The present invention is further characterized in that in the above liquid crystal display element, one polarizing plate is arranged. When the polarizing plate and the liquid crystal molecule direction of the liquid crystal display device of the present invention are set at an angle of 45 ° with the polarizing plate in the initial state and the retardation thereof is set to λ / 4, a dark state is obtained, and the polarization axis when a voltage is applied.
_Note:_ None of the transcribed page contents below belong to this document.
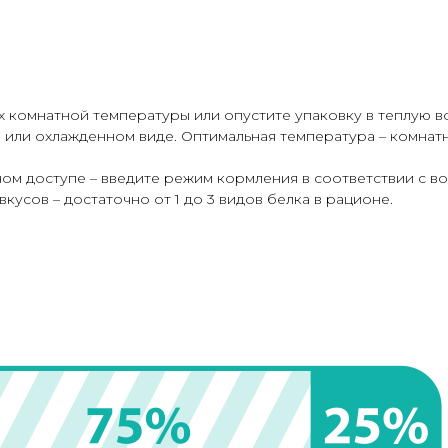
х комнатной температуры или опустите упаковку в теплую во
или охлажденном виде. Оптимальная температура – комнатна
ом доступе – введите режим кормления в соответствии с во
усов – достаточно от 1 до 3 видов белка в рационе.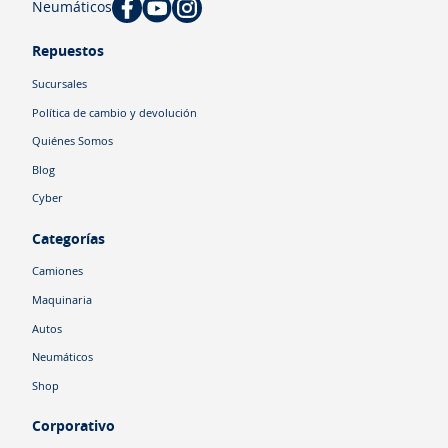
Neumáticos
Repuestos
Sucursales
Política de cambio y devolución
Quiénes Somos
Blog
Cyber
Categorías
Camiones
Maquinaria
Autos
Neumáticos
Shop
Corporativo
A bright state can be obtained by making the absorption axes of liquid crystal molecules coincide with each other.

The present invention is further characterized in that in the above liquid crystal display element, a dichroic dye is mixed in the liquid crystal layer and one polarizing plate is arranged. Display can be performed if the absorption axis of the polarizing plate and the alignment of the liquid crystal molecules can be changed to 0 or 90 ° under a specific voltage state.

The present invention is further characterized in that the liquid crystal layer is vertically aligned in the initial state.
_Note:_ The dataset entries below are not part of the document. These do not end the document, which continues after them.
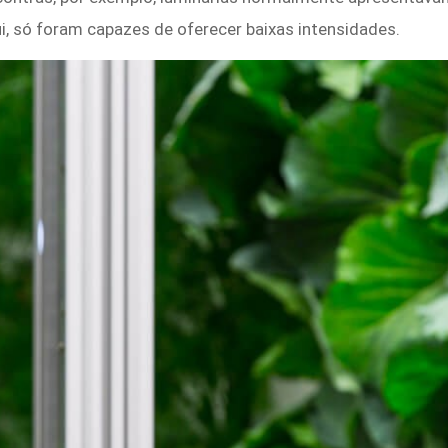
ui, só foram capazes de oferecer baixas intensidades.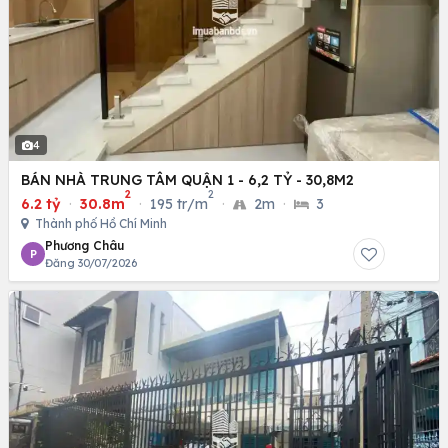
4
BÁN NHÀ TRUNG TÂM QUẬN 1 - 6,2 TỶ - 30,8M2
2
2
6.2 tỷ
·
30.8m
·
195 tr/m
·
2m
·
3
Thành phố Hồ Chí Minh
Phương Châu
P
Đăng 30/07/2026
The present invention is further characterized in that it is an active matrix substrate having switching elements such as TFTs and TFDs on at least one substrate.

At least one of the substrates has a color filter.

As shown in FIG. 10, according to the present invention, since an oblique electric field can be formed on a pixel-by-pixel basis, the lower substrate 10 can be formed.
This is suitable for a structure in which the switching element 17 is arranged using b as an active matrix substrate.

It is also easy to form the color filter 19 on the upper substrate 10a side, for example.

In the present invention, when the refractive index of the conductor portion is n1, the refractive index of the non-conductor portion is n2, and the thickness of the conductor portion is d, 440 ≦ | (n1-n2 ) × d | ≦ 660 (nm), n1, n2, and d are set.

When the refractive index of the conductor portion and the refractive index of the non-conductor portion are different, a diffraction grating is formed. Generally, a transparent conductor is used for the conductor portion, and a liquid crystal layer is inserted in the non-conductor portion, so that the refractive index is different and the diffraction grating is formed.
Therefore, the light is diffracted by the stripe electrode even in the initial state, and the initial transmittance is lowered. At this time, the light intensity of the diffraction grating is I to sin ((n1-n
2) · d / λ · π). (Where n1, n
2 is the refractive index, d is the film thickness, and λ is the wavelength of the transmitted light. Therefore, in order to eliminate light diffraction, (n1-n2) ·
It suffices that d / λ is an almost integer. Practically, (n1−n2) · d = λ (1).

Therefore, as described above, when the refractive index of the conductor portion is n1, the refractive index of the non-conductor portion is n2, and the thickness of the conductor portion is d, the condition of equation (1) is satisfied. If n1, n2 and d are set, no diffraction grating is formed.

Further, in the present invention, in the liquid crystal display device having a color filter, the wavelength of the transmitted light of each pixel is λ1, the refractive index of the conductor portion is n1, the refractive index of the non-conductor portion is n2, When the thickness of the conductor portion is d, n1, n2, and d are set for each pixel so that 0.8 × λ1 ≦ | (n1-n2) × d | ≦ 1.2 × λ1. It is characterized by setting.

[0060]

BEST MODE FOR CARRYING OUT THE INVENTION Embodiments of the present invention will be described in detail below with reference to the drawings.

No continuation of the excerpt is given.